Céline et son père sont arrivés à la zone commerciale : ils se garent au parking, et descendent de voiture. Elle se tient devant l’énorme singe de plusieurs étages de haut, et elle demande à son père s’il croit qu’on est obligé de mourir. Celui-ci répond qu’elle a tout le temps, elle devra mourir quand elle sera une vieille dame, dans soixante-dix ans peut-être plus. Elle trouve que ça fait bientôt. Il ajoute que ce n’est pas pareil, qu’il lui reste moins de temps, trente ans environ. Elle s’exclame : Ho non ! Il la rassure : elle n’a pas à s’inquiéter, ils n’y sont pas encore, et puis quand elle sera une femme, tout cela lui fera moins peur. Pour changer de sujet, il lui suggère de regarder King Kong, le grand singe décoratif. Ça ne l’enthousiasme pas, de toute façon, c’est un faux. Elle n’est pas contente, parce que bientôt ils vont mourir. Elle a dix ans, il ne lui reste que six fois à vivre ce qu’elle a déjà vécu ; c’est pas beaucoup, et tout le temps où elle était bébé ne compte pas. Son père lui fait remarquer qu’on a le droit de désapprendre à compter. Ils observent ensemble le gigantesque singe. Elle lui demande s’il est sûr que c’est un faux. Il répond : Non, regarde ses narines, elles bougent. Et il se met à rire.

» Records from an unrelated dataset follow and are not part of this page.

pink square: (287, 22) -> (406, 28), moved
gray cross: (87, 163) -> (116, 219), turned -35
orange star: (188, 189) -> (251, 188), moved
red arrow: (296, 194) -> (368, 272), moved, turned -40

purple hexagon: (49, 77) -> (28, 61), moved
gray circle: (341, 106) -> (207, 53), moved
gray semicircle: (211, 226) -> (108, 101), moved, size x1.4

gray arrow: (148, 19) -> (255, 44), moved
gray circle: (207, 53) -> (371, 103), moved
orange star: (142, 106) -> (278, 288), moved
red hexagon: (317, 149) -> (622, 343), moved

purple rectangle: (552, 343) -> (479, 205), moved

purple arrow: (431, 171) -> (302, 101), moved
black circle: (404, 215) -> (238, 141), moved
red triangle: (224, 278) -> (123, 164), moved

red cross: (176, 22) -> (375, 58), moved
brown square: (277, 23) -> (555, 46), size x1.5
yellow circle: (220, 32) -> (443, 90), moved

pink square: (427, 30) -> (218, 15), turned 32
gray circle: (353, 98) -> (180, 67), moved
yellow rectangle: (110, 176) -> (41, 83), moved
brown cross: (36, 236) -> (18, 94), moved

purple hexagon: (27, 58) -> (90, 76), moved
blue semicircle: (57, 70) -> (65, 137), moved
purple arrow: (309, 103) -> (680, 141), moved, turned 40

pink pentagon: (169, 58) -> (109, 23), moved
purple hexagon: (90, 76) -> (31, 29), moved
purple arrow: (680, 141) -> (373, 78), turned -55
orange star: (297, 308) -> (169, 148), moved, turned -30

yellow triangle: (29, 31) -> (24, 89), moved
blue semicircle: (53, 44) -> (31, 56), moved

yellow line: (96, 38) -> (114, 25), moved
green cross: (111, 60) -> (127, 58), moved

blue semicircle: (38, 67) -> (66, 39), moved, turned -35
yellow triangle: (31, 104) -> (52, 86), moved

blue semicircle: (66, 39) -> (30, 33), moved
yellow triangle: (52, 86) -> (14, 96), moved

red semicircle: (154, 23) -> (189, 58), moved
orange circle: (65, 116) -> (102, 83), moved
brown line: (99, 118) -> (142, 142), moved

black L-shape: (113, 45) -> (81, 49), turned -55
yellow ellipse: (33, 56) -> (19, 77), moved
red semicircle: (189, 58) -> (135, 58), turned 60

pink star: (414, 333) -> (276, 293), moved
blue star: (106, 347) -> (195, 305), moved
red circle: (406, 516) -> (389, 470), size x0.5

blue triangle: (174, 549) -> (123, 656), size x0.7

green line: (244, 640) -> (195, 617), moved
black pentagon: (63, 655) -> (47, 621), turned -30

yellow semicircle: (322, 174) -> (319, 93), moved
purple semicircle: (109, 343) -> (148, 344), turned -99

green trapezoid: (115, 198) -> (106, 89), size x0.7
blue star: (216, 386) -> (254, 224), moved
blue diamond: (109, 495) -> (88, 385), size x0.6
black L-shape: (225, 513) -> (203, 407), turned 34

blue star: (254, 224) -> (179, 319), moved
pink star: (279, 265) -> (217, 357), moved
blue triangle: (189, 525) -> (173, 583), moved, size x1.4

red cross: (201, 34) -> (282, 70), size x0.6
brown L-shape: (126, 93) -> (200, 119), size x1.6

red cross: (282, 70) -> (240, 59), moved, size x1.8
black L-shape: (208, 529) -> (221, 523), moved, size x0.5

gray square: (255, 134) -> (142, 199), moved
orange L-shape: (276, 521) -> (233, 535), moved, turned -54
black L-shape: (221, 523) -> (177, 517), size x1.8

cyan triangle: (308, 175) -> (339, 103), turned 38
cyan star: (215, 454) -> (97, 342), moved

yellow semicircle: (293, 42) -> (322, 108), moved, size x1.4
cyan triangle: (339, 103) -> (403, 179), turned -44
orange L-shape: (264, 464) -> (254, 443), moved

S’il appartient à la catégorie de ceux qui lisent l’introduction avant la bande dessinée, le lecteur prend connaissance de la nature du récit, avec la première réponse de Baudoin. Il explique qu’avant ce récit, il y a eu l’histoire entre Céline et lui. Elle le fascinait aussi par ses origines, cette banlieue, un monde tellement éloigné du sien qu’il ait voulu le peindre. Cela a donné Les yeux dans le mur, où il dessinait selon ses réparties, il n’inventait pas les bulles. Dans La patience du grand singe, tout est inversé. Céline a tout écrit et tout dessiné. Après il n’a fait que coller le personnage du père sur quelque chose qui était déjà dessiné. C’est un jeu très complexe et ce n’est pas tout à fait une œuvre à quatre mains. Il s’agit donc d’une œuvre particulière dans la bibliographie de ce créateur : l’éditeur José Jover et lui ont sciemment choisi de se servir de la locomotive Baudoin pour l’éditer, avec la chance que cela soit un peu plus vu. C’est aussi une histoire d’amour qui se prolonge. L’autrice confirme que ça l’a mise en confiance quand Baudoin a mis mille paires de gants pour lui proposer sa collaboration, en disant que peut-être que s’il faisait quelque chose dans le livre de Céline, juste l’effleurer, ils auraient plus de chance de le publier. Elle ajoute qu’il n’y a pas de problème d’orgueil entre eux. Enfin, l’un et l’autre expliquent qu’ils ont autant appris dans leur rapport, en particulier Edmond par la volonté d’exister de Céline, et elle par l’action de transmission d’Edmond.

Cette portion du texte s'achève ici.